→ MATERIAL FOR THIS TASK
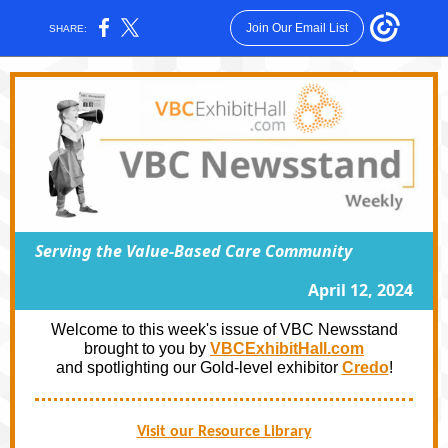
Join Our Email List
SHARE:
Serving the Value-Based Care Community
April 12, 2024
Welcome to this week's issue of VBC Newsstand
brought to you by
VBCExhibitHall.com
and spotlighting our Gold-level exhibitor
Credo
!
Visit our Resource Library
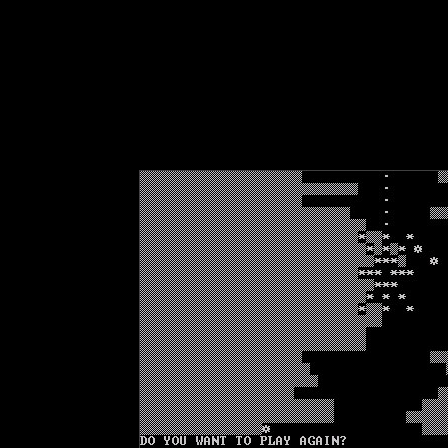
Text-mode.com
The most comprehensive col
of text-mode games in the kno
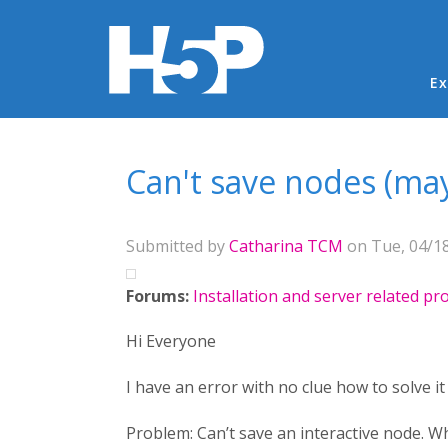
Ma
Ex
You are here
Can't save nodes (may
Submitted by
Catharina TCM
on Tue, 04/18
Forums:
Installation and server related p
Hi Everyone
I have an error with no clue how to solve it 
Problem: Can’t save an interactive node. W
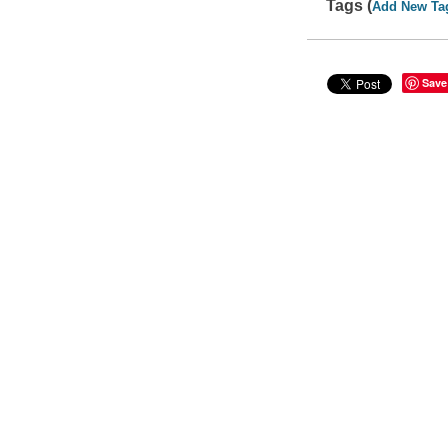
Tags (
Add New Ta
Save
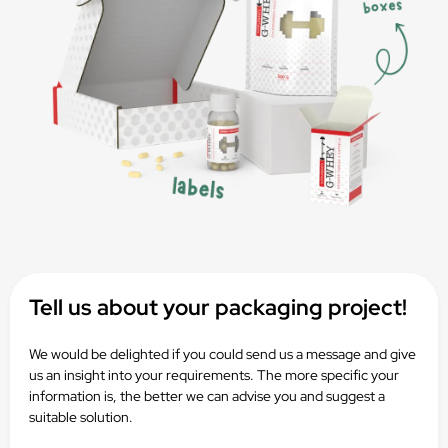
Tell us about your packaging project!
We would be delighted if you could send us a message and give
us an insight into your requirements. The more specific your
information is, the better we can advise you and suggest a
suitable solution.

→ PROBLEM REQUIREMENTS
Give the number of lines in the records above in which the word "your" appears. Include no other text.

→ ANSWER SPACE
2